### RECORDS FOR THE EXERCISE ###

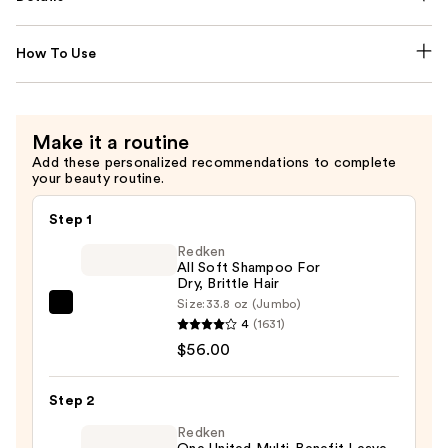
How To Use
Make it a routine
Add these personalized recommendations to complete
your beauty routine.
Step 1
Redken
All Soft Shampoo For
Dry, Brittle Hair
Size:
33.8 oz (Jumbo)
Redken
4
(1631)
All
$56.00
Soft
Shampoo
Step 2
For
Dry,
Redken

###

▶ [WORK INSTRUCTIONS]: Return all the material exactly, skipping pictures.

▶ [PROBLEM SOLUTION]:
How To Use
Make it a routine
Add these personalized recommendations to complete
your beauty routine.
Step 1
Redken
All Soft Shampoo For
Dry, Brittle Hair
Size:
33.8 oz (Jumbo)
Redken
4
(1631)
All
$56.00
Soft
Shampoo
Step 2
For
Dry,
Redken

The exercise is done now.